Runtime governance is the deterministic control plane that evaluates every tool invocation against policy before execution. It answers three questions in sub-millisecond time: Is this tool allowed for this agent? Are the arguments within permitted bounds? Does this action require human approval? The answers come from policy-as-code, not from the model itself, because models are probabilistic and policies must be deterministic.

The industry has converged on this pattern. Microsoft's Agent Governance Toolkit (AGT) enforces YAML, OPA/Rego, and Cedar policies at sub-millisecond latency across 20+ agent frameworks. The OWASP Agentic Top 10 (2025) lists excessive capabilities (ASI-02), identity abuse (ASI-03), and uncontrolled code execution (ASI-04) as top risks — all addressed by a policy engine that sits between intent and action. Anthropic's agent-building guidance explicitly separates decision intelligence from execution authority. Without this layer, security audits fail, compliance teams block deployment, and incidents from tool misuse become existential business risks.

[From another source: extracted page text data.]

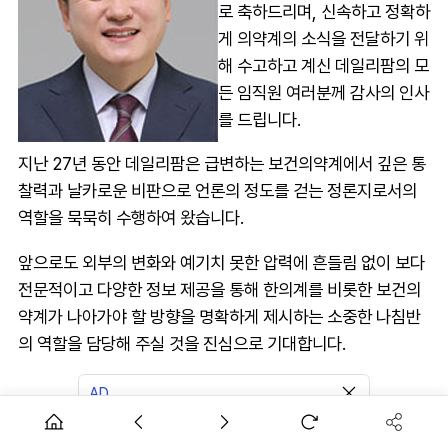
로 축하드리며, 신속하고 정확하
게 의약계의 소식을 전달하기 위
해 수고하고 계신 데일리팜의 모
든 임직원 여러분께 감사의 인사
를 드립니다.
지난 27년 동안 데일리팜은 급변하는 보건의약계에서 깊은 통
찰력과 날카로운 비판으로 언론의 정도를 걷는 정론지로서의
역할을 묵묵히 수행하여 왔습니다.
앞으로도 외부의 변화와 예기치 못한 압력에 흔들림 없이 보다
전문적이고 다양한 정보 제공을 통해 한의계를 비롯한 보건의
약계가 나아가야 할 방향을 명확하게 제시하는 소중한 나침반
의 역할을 담당해 주실 것을 진심으로 기대합니다.
AD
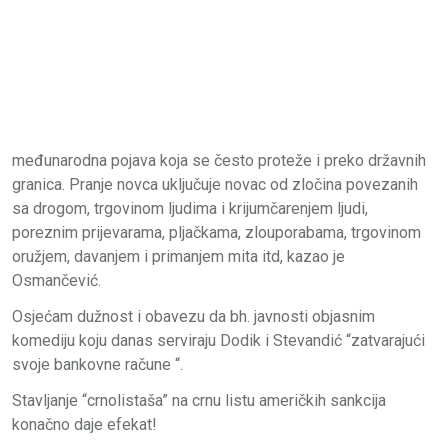
međunarodna pojava koja se često proteže i preko državnih
granica. Pranje novca uključuje novac od zločina povezanih
sa drogom, trgovinom ljudima i krijumčarenjem ljudi,
poreznim prijevarama, pljačkama, zlouporabama, trgovinom
oružjem, davanjem i primanjem mita itd, kazao je
Osmančević.
Osjećam dužnost i obavezu da bh. javnosti objasnim
komediju koju danas serviraju Dodik i Stevandić “zatvarajući
svoje bankovne račune “.
Stavljanje “crnolistaša” na crnu listu američkih sankcija
konačno daje efekat!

Governance also affects retrieval and generation planes directly. If an agent uses RAG, the governance layer must validate that retrieval tool calls stay within permitted data scopes — preventing the agent from querying unauthorized document collections. On the generation side, response inspection policies catch cases where the model's output contains data exfiltrated through poisoned tool flows, stopping it before it reaches the user.

The interview mistake is describing guardrails as output filters. Strong answers design a control plane with explicit policy evaluation, privilege boundaries, and audit trails that operate independently of the model.

IMPORTANT

What Interviewers Test on Agent Governance

Interviewers evaluate whether you understand the gap between model intent and permitted execution. A 9/10 answer designs a deterministic policy layer (not prompts), defines privilege rings, explains tool-description poisoning risks, and includes kill-switch semantics. A 6/10 answer says 'add guardrails and safety prompts' without specifying enforcement mechanism, policy language, or what happens when the model tries to bypass restrictions.